I don’t remember at what age it began. Since 4th grade, my father would call me, my big sister, and my small sister by his side, and he would tell us the material and spiritual benefits we would get if we became a hafiz. When I think about it now, I see that it was a brainwashing effort in how he started to do this at a young age.
I started wearing a hijab in 5th grade because I wanted to be like my big sister. Also, many women around me were in the veil. After 5th grade, my father asked me, “Do you want to be a hafiz?”. After two years of sessions of my father calling us and telling us about being a hafiz, I accepted it to make him happy, provided that he would buy me a phone. As I went to a Quran course, I wanted to start wearing a burqa at the age of 12 — already grown up in a religious family. I aspired to be like all the others in a burqa. When my hodja realized that I couldn’t be a hafiz, she called my father. She told my father, “This girl can’t be a hafiz,” then he got angry and disenrolled me from the course.
My father gets very uptight during Ramadan because normally, he’s a smoker. He slapped me that day for not memorizing a page of the Quran. My mother and father had beaten me for misbehaving before. A basket had been crushed on my back; they also broke my glasses while they beat me up. Were they right? I don’t know.
For the next three years, my father tried to make me a hafiz, I wasn’t up for it, but I was also afraid to say, “I won’t.” When I started high school, I told my father, “I don’t want to be a hafiz,” which was something nearly impossible for me and probably my first rebellion against my father. I had almost no friends those three years — I had only two-three friends, and except them, I was excluded from the other students because I was older. I started high school without any friends and with no self-confidence. This brought out some problems with me. I thought it was normal to be afraid of my mother and father before, but now, I find it nonsense.

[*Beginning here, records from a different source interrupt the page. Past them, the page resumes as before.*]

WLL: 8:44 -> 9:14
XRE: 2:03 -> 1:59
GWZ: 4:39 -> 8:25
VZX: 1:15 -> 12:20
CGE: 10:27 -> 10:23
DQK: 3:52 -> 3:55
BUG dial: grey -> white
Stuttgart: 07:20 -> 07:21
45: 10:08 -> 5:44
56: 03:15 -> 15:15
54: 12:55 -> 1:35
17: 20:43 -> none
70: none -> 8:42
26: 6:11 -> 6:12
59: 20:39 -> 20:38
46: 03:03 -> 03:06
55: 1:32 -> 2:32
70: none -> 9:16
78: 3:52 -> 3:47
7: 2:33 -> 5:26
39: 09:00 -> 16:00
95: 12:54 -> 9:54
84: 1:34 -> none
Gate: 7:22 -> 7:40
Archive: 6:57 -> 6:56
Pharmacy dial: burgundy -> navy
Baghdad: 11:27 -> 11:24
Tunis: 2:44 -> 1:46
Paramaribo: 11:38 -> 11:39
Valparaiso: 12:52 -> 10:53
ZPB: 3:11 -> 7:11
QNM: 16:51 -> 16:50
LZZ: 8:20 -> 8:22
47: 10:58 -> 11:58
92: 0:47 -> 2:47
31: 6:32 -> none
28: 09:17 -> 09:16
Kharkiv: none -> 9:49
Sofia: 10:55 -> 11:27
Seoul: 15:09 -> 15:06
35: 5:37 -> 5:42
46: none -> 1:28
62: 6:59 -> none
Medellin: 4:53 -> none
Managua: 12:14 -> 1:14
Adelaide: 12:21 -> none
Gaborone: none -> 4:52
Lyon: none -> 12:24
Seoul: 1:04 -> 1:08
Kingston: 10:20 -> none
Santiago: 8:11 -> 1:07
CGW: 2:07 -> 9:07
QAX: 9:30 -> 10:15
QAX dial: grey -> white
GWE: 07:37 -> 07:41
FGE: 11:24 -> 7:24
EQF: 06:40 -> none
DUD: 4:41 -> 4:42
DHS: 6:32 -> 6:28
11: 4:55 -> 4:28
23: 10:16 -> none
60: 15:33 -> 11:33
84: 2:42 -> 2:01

However, I’m still afraid.
I wanted to leave that high school as there was a risk of failing the class, it was a good high school, but I couldn’t make it. Once again, I opposed my father by saying, “I don’t want to study there;” my father, who took the thing about being a hafiz quickly, got angry. In this period, we had a lot of fights, but the thing that hurt my pride the most was when my father told this incident to his friend and called me a “prick” when I was right there. His friend coming up to me when my father was gone and consoling me by saying, “This is just how Muhittin is, don’t mind him.” upset me and hurt my pride even more. When I told my father later about how I was upset about this prick and slap incident, he apologized to me, said he regretted it.
Currently, I study at the same high school again. I got good friends, and I am not excluded even though I am two years older. However, after all of this, I don’t have any courage to be against something. I don’t dare to argue against my hijab.